Stored data entries:
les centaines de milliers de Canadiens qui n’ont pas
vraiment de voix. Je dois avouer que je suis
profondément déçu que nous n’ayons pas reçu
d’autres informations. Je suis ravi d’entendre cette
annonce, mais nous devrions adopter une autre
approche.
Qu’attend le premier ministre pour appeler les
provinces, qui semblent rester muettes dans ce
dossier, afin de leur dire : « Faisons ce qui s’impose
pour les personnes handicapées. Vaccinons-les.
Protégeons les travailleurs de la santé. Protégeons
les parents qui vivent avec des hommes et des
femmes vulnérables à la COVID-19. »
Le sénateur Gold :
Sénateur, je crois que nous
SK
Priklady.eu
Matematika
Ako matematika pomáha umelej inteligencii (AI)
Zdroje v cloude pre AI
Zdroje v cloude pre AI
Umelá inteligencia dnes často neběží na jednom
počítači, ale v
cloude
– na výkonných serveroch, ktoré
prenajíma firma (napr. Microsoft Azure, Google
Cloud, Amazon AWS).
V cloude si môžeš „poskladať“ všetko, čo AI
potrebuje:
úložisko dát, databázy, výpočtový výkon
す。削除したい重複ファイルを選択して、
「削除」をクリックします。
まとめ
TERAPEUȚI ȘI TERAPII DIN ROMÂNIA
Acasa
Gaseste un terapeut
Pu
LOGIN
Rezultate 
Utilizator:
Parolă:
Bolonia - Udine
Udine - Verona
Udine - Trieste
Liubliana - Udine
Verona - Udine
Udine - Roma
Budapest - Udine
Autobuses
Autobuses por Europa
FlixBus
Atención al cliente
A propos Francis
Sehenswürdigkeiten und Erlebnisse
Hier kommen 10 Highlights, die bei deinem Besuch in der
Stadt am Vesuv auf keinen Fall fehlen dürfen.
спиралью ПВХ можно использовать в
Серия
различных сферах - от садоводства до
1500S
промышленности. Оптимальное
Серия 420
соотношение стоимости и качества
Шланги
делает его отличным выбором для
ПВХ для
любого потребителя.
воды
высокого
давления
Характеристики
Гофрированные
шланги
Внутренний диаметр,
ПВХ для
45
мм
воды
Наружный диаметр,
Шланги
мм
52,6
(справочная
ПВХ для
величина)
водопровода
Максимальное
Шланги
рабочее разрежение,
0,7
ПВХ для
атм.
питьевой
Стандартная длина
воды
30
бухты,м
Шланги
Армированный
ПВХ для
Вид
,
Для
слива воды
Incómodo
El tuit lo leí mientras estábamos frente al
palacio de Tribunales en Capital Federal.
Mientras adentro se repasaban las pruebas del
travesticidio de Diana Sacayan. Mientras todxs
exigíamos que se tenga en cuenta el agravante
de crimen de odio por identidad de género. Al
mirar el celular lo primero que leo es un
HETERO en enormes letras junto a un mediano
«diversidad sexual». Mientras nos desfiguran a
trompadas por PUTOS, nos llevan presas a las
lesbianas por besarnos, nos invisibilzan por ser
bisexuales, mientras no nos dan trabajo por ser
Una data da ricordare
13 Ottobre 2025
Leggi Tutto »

(Exercise goal) Could you set down exactly the lines above, from the one containing "Гофрированные" through the last, including both and nothing else?

(Answer space)
Гофрированные
шланги
Внутренний диаметр,
ПВХ для
45
мм
воды
Наружный диаметр,
Шланги
мм
52,6
(справочная
ПВХ для
величина)
водопровода
Максимальное
Шланги
рабочее разрежение,
0,7
ПВХ для
атм.
питьевой
Стандартная длина
воды
30
бухты,м
Шланги
Армированный
ПВХ для
Вид
,
Для
слива воды
Incómodo
El tuit lo leí mientras estábamos frente al
palacio de Tribunales en Capital Federal.
Mientras adentro se repasaban las pruebas del
travesticidio de Diana Sacayan. Mientras todxs
exigíamos que se tenga en cuenta el agravante
de crimen de odio por identidad de género. Al
mirar el celular lo primero que leo es un
HETERO en enormes letras junto a un mediano
«diversidad sexual». Mientras nos desfiguran a
trompadas por PUTOS, nos llevan presas a las
lesbianas por besarnos, nos invisibilzan por ser
bisexuales, mientras no nos dan trabajo por ser
Una data da ricordare
13 Ottobre 2025
Leggi Tutto »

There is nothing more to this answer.